Alexa is active on Instagram under the handle @allyaikman. She keeps it personal rather than promotional. Posts with family, friends, and lifestyle moments. She is not building an influencer brand off her father’s name. She appears occasionally at public events but keeps the larger part of her life private.

She also has a LinkedIn presence under Ally Aikman, consistent with someone who is taking her professional identity seriously.

She appeared as herself in the NFL Films production “A Football Life,” which gave viewers a glimpse into the Aikman household during Troy’s career retrospective. She was not doing press. She was just part of her father’s story, which happens to be one of the most documented careers in NFL history.

What Troy Built, What Ally Is Building

Troy Aikman’s career is complete. Hall of Fame. Three rings. ESPN broadcasting career. Business portfolio. His chapter in Dallas Cowboys history is closed and celebrated.

Alexa’s chapter is just starting.

She graduated from SMU in 2024 with a business degree and a resume that shows genuine curiosity about the world. She co-founded a community program in high school. She played competitive volleyball. She tested three different industries before settling on a direction.

None of that required her father’s name. The name opened doors. What she did inside those doors was her own.

Troy said his legacy is told by his kids. If that is the measure, he is doing well. Jordan is in finance.
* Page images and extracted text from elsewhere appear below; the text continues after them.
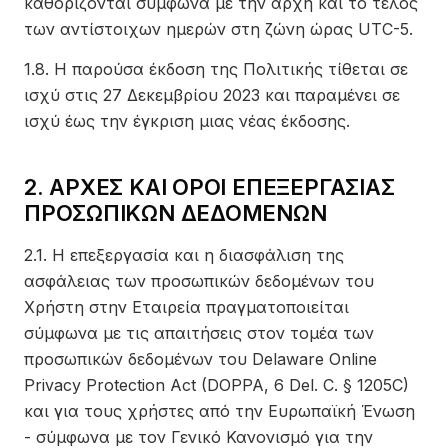
καθορίζονται σύμφωνα με την αρχή και το τέλος
των αντίστοιχων ημερών στη ζώνη ώρας UTC-5.
1.8. Η παρούσα έκδοση της Πολιτικής τίθεται σε
ισχύ στις 27 Δεκεμβρίου 2023 και παραμένει σε
ισχύ έως την έγκριση μιας νέας έκδοσης.
2. ΑΡΧΕΣ ΚΑΙ ΟΡΟΙ ΕΠΕΞΕΡΓΑΣΙΑΣ
ΠΡΟΣΩΠΙΚΩΝ ΔΕΔΟΜΕΝΩΝ
2.1. Η επεξεργασία και η διασφάλιση της
ασφάλειας των προσωπικών δεδομένων του
Χρήστη στην Εταιρεία πραγματοποιείται
σύμφωνα με τις απαιτήσεις στον τομέα των
προσωπικών δεδομένων του Delaware Online
Privacy Protection Act (DOPPA, 6 Del. C. § 1205C)
και για τους χρήστες από την Ευρωπαϊκή Ένωση
- σύμφωνα με τον Γενικό Κανονισμό για την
Alexa is building a business career in Dallas with a foundation that she put together herself, one internship, one season, one choice at a time.

Quick Facts

DetailInformation
Full nameAlexa Marie Aikman
Goes byAlly
Date of birthJuly 30, 2002
BirthplacePlano, Texas
FatherTroy Aikman, Dallas Cowboys QB, Hall of Famer
MotherRhonda Worthey, former Cowboys publicist
SisterJordan Ashley Aikman
High schoolEpiscopal School of Dallas
CollegeSMU Cox School of Business, BBA 2024
SportVolleyball
FoundedTeens United, community service program
Social media@allyaikman on Instagram

Final Word

Alexa Marie Aikman grew up where her parents met, inside the Dallas Cowboys world. She had every reason to let that name do the work. She chose not to.

Volleyball. Community leadership. Three internships across three industries. A business degree from SMU. A professional identity she is building in the city where her father is still a legend.

The story of Troy Aikman and Dallas is one of the great chapters in NFL history. The story of Ally Aikman and Dallas is still being written. It is already interesting on its own.